The trade was incredibly unpopular around here when it was made, as 55 percent of you gave it a “Nay!” in our readers’ poll and only 15 percent liked it. (The rest of you gave it the lovely “meh” grade.)

But I was wondering what you all thought of the Darvish deal a year later? Darvish was very good for the Padres in the first half of 2021, but he struggled down the stretch. Many have connected his decline to the crackdown on the use of foreign substances, but that’s just speculation at this point. Caratini became the Padres’ starting catcher by default, but his 0.0 bWAR doesn’t make it seem like the Cubs took a big loss there. On the other hand, throughout most of the 2021 season, the Cubs would have killed for a backup catcher with a 0.0 WAR.

As far as the players the Cubs got back, I can promise you that both Owen Caissie and Reginald Preciado will end up on my Top Ten Cubs prospect list when it is finally unveiled. Both players look like they could be a part of the Cubs future, although they are still both a long way away from the majors and there are no guarantees. I don’t expect it, but it is possible both of them wash out in Double-A.

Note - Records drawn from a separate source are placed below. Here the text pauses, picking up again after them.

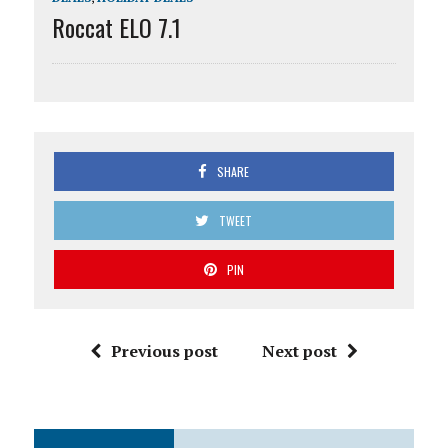
Roccat ELO 7.1
SHARE
TWEET
PIN
Previous post
Next post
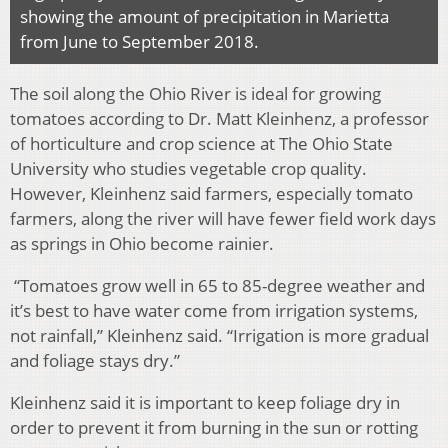
showing the amount of precipitation in Marietta
from June to September 2018.
The soil along the Ohio River is ideal for growing
tomatoes according to Dr. Matt Kleinhenz, a professor
of horticulture and crop science at The Ohio State
University who studies vegetable crop quality.
However, Kleinhenz said farmers, especially tomato
farmers, along the river will have fewer field work days
as springs in Ohio become rainier.
“Tomatoes grow well in 65 to 85-degree weather and
it’s best to have water come from irrigation systems,
not rainfall,” Kleinhenz said. “Irrigation is more gradual
and foliage stays dry.”
Kleinhenz said it is important to keep foliage dry in
order to prevent it from burning in the sun or rotting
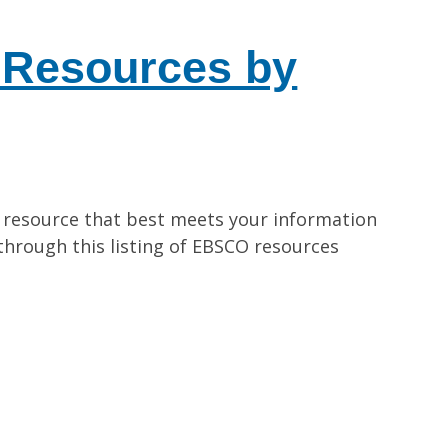
Resources by
 resource that best meets your information
hrough this listing of EBSCO resources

Santana, however, struggled last season as did Mena, although Mena is two years younger and he did show some promise beyond the numbers. Mena’s struggled as he was young for his level while Santana’s struggles were as someone who was right about at the right age for his level.

So how do you feel about the Darvish trade now? Did you hate it back then but like it now? Do you still hate it? Or maybe you’re just “meh” about the entire thing?

Poll

My feelings on the Darvish trade are . . .

This poll is closed

  • 29%
    I hated it back then and I still hate it
    (71 votes)
  • 27%
    I hated it back then but now I like it
    (65 votes)
  • 28%
    I liked it back then and I still like it
    (67 votes)
  • 0%
    I liked it back then and now I don’t
    (0 votes)
  • 14%
    I’ve always been "meh"
    (35 votes)
238 votes total Vote Now

If you were “meh” back then and have changed your mind, just pick the choice that is the closest description of your feelings.